While there has been good news for a change, not all is positive. As of last Friday, states are still seeing new cases rise according to the New York Times. Many of these states have not been as strict as other states in terms of what citizens can do in public. Alabama, Arkansas, California and North Carolina, all reported this week they had some of the highest numbers of hospitalizations and reported deaths since the crisis began.

“We’re seeing a decline; undoubtedly, that is something good to see,” Jeffrey Shaman, an epidemiologist at Columbia University, said. “But what we are also seeing is a lot of places right on the edge of controlling the disease.”

Lead medical expert for the Covid-19 pandemic, Dr. Anthony Fauci, has consistently expressed the fear of a resurgence of new cases during the fall and winter. This was the case during the Spanish Flu Pandemic, where the majority of deaths and hospitalizations occurred in Winter. 

“I’m almost certain it will come back. The virus is so transmissible and it’s globally spread,” Fauci said, noting that as cases in the U.S. stabilize, parts of the world like southern Africa are seeing an increase in cases. 

“In my mind, it’s inevitable that we will have a return of the virus or maybe it never went away,” he added. 

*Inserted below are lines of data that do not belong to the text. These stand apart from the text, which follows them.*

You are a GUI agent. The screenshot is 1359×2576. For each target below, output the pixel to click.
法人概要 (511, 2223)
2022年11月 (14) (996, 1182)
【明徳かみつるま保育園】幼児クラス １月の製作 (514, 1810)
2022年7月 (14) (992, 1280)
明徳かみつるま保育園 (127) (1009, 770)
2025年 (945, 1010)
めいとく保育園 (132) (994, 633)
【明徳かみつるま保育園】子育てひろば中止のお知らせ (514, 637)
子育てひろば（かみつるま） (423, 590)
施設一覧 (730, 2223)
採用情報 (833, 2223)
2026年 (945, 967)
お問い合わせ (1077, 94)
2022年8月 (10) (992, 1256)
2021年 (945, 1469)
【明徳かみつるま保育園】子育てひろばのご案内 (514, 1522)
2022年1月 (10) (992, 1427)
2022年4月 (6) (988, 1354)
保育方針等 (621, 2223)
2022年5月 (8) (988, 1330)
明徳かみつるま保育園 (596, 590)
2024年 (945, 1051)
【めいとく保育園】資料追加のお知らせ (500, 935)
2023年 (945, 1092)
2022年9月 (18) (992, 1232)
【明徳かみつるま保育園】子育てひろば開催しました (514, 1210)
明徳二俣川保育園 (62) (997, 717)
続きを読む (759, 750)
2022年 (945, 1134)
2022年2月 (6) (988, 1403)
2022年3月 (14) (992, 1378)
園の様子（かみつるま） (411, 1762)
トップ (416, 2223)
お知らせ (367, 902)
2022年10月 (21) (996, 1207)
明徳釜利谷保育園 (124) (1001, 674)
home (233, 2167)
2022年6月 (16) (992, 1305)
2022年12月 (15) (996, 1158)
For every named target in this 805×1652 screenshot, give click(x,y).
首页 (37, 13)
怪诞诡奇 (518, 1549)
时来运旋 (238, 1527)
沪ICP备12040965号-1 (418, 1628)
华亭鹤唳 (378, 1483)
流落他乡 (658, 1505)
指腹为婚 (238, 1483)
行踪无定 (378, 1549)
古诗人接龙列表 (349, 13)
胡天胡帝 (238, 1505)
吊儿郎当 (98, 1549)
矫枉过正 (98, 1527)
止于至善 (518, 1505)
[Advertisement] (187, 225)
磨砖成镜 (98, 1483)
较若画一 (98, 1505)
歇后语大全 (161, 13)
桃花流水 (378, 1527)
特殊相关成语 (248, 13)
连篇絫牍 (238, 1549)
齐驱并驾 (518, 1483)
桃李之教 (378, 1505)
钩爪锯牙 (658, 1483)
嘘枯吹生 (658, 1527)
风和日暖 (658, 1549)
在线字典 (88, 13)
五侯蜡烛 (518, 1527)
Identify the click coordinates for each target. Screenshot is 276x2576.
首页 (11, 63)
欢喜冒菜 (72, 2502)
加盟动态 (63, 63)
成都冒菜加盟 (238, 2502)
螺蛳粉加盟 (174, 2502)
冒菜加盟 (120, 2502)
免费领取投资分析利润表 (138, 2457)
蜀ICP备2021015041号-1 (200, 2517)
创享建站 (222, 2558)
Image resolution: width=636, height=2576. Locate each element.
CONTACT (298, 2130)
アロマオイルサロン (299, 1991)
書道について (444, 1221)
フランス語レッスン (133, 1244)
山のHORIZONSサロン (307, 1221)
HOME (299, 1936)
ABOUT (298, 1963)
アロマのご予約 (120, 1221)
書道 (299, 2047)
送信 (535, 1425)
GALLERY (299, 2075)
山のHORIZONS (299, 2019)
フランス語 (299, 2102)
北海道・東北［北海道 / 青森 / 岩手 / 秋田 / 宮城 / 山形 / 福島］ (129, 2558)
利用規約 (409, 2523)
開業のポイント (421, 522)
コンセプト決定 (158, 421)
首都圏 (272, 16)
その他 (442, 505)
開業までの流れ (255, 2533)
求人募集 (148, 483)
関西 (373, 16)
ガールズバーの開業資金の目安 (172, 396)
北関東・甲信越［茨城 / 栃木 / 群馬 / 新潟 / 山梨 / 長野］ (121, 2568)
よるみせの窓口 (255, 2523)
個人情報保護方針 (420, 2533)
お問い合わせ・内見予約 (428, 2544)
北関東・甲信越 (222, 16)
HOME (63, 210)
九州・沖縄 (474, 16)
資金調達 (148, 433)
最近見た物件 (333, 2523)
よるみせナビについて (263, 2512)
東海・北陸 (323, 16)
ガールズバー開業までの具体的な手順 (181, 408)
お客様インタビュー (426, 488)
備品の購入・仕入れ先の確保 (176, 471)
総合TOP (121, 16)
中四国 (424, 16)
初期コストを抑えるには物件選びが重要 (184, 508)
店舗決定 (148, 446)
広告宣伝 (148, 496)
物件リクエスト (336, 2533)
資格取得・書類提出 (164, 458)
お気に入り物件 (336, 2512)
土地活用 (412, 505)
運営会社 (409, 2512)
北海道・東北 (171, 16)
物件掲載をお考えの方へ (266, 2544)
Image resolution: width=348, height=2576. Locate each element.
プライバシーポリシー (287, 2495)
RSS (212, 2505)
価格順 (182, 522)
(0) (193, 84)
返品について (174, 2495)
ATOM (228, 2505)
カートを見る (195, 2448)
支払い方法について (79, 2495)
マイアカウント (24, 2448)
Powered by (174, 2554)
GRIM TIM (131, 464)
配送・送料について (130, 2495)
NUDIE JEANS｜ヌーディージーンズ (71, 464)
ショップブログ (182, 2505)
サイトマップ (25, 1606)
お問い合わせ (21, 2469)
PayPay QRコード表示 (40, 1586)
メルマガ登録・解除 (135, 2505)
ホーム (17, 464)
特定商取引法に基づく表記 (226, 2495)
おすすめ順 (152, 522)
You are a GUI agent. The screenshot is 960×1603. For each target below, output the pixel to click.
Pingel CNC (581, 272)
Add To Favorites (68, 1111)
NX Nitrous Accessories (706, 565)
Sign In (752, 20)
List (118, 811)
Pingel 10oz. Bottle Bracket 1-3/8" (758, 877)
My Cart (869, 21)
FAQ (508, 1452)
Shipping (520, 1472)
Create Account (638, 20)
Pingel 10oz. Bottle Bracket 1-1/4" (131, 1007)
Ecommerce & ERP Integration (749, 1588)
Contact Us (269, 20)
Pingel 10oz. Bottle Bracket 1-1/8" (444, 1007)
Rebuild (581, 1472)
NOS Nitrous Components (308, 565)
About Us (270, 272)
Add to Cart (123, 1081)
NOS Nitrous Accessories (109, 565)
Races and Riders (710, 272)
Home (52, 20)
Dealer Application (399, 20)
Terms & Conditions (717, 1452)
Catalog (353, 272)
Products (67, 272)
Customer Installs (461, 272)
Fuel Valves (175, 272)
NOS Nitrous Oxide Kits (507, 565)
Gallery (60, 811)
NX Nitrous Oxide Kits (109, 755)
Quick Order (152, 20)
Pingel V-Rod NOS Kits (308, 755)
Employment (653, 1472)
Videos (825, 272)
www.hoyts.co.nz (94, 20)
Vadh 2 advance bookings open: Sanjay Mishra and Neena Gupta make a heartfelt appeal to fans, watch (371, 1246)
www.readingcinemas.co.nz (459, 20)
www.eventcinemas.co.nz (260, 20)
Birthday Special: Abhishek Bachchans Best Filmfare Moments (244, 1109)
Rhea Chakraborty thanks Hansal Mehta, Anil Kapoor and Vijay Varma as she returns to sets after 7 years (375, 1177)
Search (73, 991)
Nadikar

President Trump has taken a very different response to the pandemic in the last few weeks. Photos and videos earlier in the week showed the president golfing without a mask in one of his private country clubs. He also has consistently been tweeting about the country needing to reopen in order to support the economy. 

“But we have to get our country open again,” Trump told reporters. “People want to go back, and you’re going to have a problem if you don’t do it.”

As of now, there are two clear sides as to what top officials and experts believe is the country’s next step. One side argues that the fight is far from over, while the other says that the war is already won, and it is time to move on. 

The data is clear of what happens when people do not protect themselves from the virus. There are clusters all across the country of hundreds of people catching the virus because the proper precautions were not taken. 

What is not clear, is what happens when part of the country follows the set guidelines of what is needed for a safe reopening, and the other part doesn’t follow the rules. 

Most medical experts argue that if we don’t follow standard procedures, a resurgence of cases is ‘inevitable’. 

“Doing so will result in many, many more deaths, with those deaths, of course, concentrated among less affluent Americans,” said Jacob S. Hacker, the director of the Institution for Social and Policy Studies at Yale University, “And not just more deaths, but also a rationale for denying additional unemployment benefits and other vital assistance to those on the lower rungs of the economic ladder.”